In cases against independent RCFEs or facilities owned by small chains, when the issue of inadequate coverage arises, the practitioner must follow the money trail and hold corporate owners and/or officers of RCFEs directly liable based on their duties as licensees. Title 22 of the California Code of Regulations sets forth specific obligations for licensees, and the violation of these regulations can be used to show that the licensees are liable based on a “negligence per se” theory.1
While the level of licensee’s involvement in the actual operations of the facility may vary greatly, Title 22 places obligations on the licensee which allow for liability regardless of the level of involvement. 22 C.C.R. §87205(a) requires that the licensee of a facility “shall exercise general supervision over the affairs of the licensed facility and establish policies concerning its operation in conformance with these regulations and the welfare of the individuals it serves.” Subsection (b) requires that, if the licensee is a corporation or association, “the governing body shall be active, and functioning in order to assure accountability.”
Being the licensee and/or owner of an RCFE comes with the obligation to know and understand the internal operations of the facility, the rules that the facility must abide by, and the qualifications of the administration and staff that they put into place to provide care to elderly and demented residents.
Under Title 22, the owners of a licensee corporation are directly responsible for what goes on at the facility, as they make decisions regarding who to put in charge at the facility, make decisions regarding marketing strategies, and make decisions regarding the allocation of the facility’s financial resources.
Code of Regulations Sections 87456 and 87457 require that the licensee of an RCFE is also responsible for assessing a resident to determine his or her needs by conducting a pre-admission appraisal which assesses the resident’s individual service needs and includes “at a minimum, an evaluation of the prospective resident’s functional capabilities, mental condition…” The licensee is also responsible for communicating those care needs to the staff in writing.

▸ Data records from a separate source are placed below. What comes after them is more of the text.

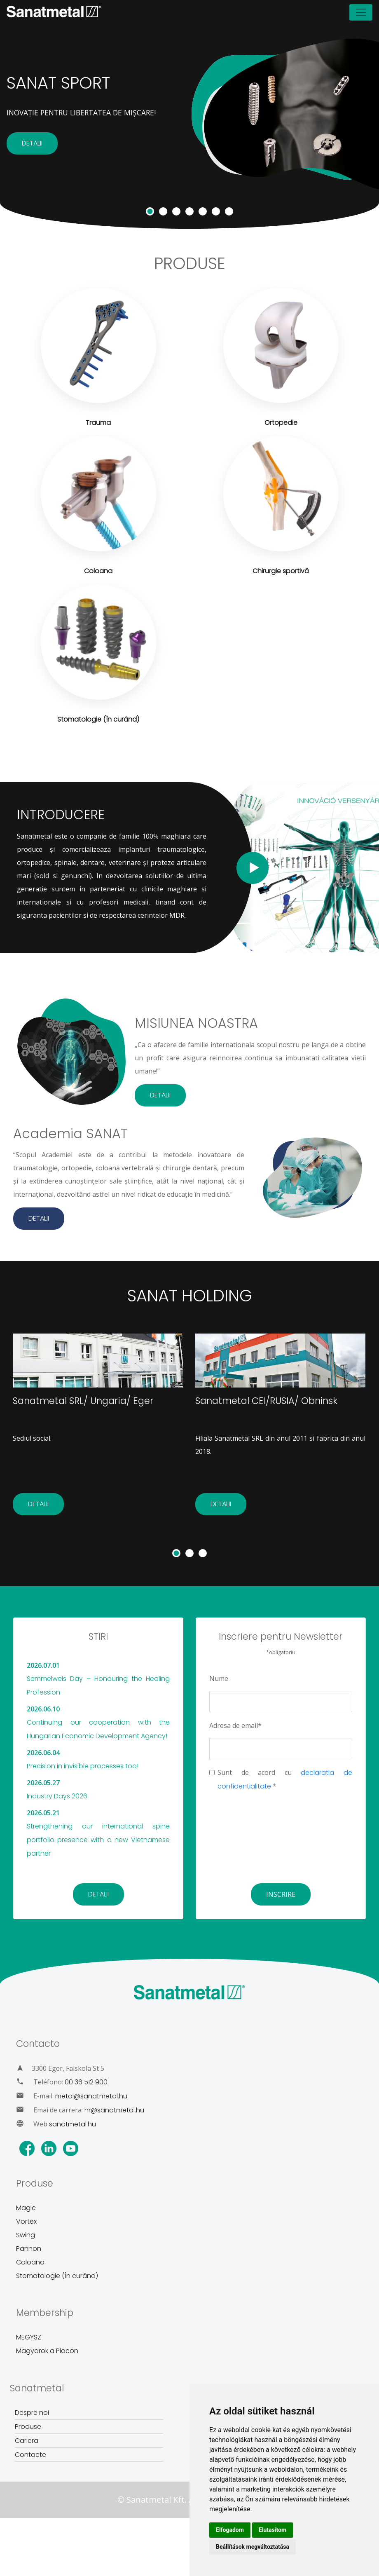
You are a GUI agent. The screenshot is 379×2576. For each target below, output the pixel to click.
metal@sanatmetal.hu (91, 2096)
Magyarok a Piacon (47, 2351)
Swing (25, 2235)
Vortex (26, 2221)
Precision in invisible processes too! (82, 1766)
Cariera (26, 2440)
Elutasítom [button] (272, 2530)
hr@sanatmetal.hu (114, 2110)
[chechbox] (212, 1772)
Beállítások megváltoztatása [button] (252, 2546)
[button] (176, 1553)
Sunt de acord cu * (285, 1779)
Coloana (30, 2262)
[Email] (280, 1749)
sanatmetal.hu (72, 2124)
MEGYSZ (28, 2337)
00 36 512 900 (86, 2082)
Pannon (28, 2248)
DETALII (32, 143)
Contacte (30, 2454)
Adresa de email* (235, 1725)
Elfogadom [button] (230, 2530)
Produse (28, 2426)
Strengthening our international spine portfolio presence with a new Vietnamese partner (98, 1839)
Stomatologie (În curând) (57, 2276)
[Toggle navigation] (360, 12)
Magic (26, 2208)
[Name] (280, 1702)
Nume (218, 1678)
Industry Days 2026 (57, 1796)
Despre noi (32, 2412)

This requirement is mandated because this is the only way for the staff that are responsible for providing the care to know exactly what type of care each resident needs. Title 22 puts the onus on the licensee of the facility to complete the appraisal, and though the actual task of conducting the appraisal may be delegated to the Administrator, the responsibility for ensuring the appraisal is done cannot be delegated.
Section 87405 of Title 22 requires that the Administrator of an RCFE meet certain requirements, including having knowledge of applicable laws, rules and regulations, and that the Administrator is responsible for operating the facility in accordance with the regulations, policies and procedures and the budget. Under this provision, the Administrator must also report to the licensee and ensure the provision of services to residents as determined necessary in the pre-admission appraisal.
Title 22 provides that individuals or small corporations that are the licensees of RCFEs in California cannot claim ignorance as an excuse for not knowing, or not following, the law. Being a licensee comes with the obligation that they know what was required at the facility, and the obligation to make sure that the requirements of Title 22 are carried out.
1See California Code of Regulations, Title 22, Div. 6, Chapter 8 for regulations governing RCFEs.